WHAT YOU WILL DO >>
From the listing below, reproduce word for word the part that opens with the line containing "See complete list (99, 1040)" and closes with the line containing "Themes, Essays, and Guides (119, 921)"; reproduce nothing else.

EXERCISE DATA >>
§

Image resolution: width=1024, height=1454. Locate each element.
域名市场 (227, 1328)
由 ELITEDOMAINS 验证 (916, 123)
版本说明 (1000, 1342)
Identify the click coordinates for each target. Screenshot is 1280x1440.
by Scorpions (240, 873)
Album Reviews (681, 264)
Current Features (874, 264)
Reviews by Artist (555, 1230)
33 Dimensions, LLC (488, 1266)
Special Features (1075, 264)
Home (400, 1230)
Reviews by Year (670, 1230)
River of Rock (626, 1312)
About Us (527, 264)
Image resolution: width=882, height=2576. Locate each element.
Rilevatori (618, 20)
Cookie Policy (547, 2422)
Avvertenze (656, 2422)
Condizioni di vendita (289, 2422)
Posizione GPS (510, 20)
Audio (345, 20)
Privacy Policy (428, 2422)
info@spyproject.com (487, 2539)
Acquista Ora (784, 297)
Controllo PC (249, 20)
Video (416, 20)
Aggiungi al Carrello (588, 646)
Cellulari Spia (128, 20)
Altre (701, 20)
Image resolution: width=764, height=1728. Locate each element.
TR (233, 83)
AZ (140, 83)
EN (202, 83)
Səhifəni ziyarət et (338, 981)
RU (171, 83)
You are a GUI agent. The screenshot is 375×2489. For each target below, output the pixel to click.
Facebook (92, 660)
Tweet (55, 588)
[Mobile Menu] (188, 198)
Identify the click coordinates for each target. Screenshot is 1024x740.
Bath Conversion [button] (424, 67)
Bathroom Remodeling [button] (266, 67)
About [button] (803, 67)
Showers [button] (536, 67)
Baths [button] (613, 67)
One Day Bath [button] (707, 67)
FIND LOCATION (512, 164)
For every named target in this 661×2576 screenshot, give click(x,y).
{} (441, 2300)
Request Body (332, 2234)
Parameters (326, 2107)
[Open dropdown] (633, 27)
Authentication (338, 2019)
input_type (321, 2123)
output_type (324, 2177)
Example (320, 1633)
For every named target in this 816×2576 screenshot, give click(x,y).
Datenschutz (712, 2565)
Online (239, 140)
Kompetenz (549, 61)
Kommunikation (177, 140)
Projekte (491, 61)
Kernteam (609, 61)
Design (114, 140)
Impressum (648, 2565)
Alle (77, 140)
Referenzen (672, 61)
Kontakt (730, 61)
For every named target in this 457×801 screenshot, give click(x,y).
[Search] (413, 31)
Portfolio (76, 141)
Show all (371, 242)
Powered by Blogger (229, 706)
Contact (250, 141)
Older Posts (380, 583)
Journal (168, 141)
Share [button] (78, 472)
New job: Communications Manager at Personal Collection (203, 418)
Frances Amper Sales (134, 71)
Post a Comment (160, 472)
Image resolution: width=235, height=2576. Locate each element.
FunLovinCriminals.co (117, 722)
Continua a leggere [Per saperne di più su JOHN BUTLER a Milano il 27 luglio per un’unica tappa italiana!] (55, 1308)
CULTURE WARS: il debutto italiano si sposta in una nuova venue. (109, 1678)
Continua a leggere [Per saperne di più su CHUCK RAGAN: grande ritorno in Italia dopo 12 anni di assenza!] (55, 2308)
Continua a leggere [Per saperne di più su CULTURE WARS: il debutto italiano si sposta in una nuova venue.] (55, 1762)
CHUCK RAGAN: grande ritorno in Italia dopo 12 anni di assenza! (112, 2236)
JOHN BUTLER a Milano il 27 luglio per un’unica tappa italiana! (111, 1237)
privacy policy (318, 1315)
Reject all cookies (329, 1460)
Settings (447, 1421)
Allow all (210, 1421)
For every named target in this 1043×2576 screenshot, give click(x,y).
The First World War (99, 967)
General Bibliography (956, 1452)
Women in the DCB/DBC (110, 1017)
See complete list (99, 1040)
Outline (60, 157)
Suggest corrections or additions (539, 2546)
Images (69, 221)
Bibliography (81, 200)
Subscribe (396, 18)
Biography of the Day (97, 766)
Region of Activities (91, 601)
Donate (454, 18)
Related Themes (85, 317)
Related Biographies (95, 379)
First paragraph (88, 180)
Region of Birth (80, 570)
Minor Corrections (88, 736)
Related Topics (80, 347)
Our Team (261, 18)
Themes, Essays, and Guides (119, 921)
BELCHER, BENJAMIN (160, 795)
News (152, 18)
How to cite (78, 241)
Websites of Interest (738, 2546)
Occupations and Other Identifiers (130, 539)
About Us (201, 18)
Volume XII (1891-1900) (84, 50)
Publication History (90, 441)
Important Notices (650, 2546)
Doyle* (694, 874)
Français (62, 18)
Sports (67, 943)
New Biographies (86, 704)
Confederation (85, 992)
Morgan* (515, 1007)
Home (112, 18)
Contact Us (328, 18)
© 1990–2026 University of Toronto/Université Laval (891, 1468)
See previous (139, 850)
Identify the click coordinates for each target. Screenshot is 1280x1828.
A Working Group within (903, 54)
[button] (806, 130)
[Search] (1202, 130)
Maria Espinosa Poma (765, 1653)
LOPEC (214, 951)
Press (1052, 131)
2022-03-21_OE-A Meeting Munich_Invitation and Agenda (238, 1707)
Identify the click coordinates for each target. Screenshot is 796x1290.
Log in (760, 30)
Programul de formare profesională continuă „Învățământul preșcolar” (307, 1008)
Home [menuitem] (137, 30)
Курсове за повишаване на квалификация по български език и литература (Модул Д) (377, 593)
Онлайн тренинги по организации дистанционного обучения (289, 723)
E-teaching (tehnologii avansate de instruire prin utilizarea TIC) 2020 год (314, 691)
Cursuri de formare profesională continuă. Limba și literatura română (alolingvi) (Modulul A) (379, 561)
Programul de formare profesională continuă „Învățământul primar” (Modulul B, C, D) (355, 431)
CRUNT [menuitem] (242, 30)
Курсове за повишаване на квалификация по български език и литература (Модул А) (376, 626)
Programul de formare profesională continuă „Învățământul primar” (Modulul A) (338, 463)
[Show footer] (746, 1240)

§

EXERCISE RESPONSE >>
See complete list (99, 1040)
Outline (60, 157)
Suggest corrections or additions (539, 2546)
Images (69, 221)
Bibliography (81, 200)
Subscribe (396, 18)
Biography of the Day (97, 766)
Region of Activities (91, 601)
Donate (454, 18)
Related Themes (85, 317)
Related Biographies (95, 379)
First paragraph (88, 180)
Region of Birth (80, 570)
Minor Corrections (88, 736)
Related Topics (80, 347)
Our Team (261, 18)
Themes, Essays, and Guides (119, 921)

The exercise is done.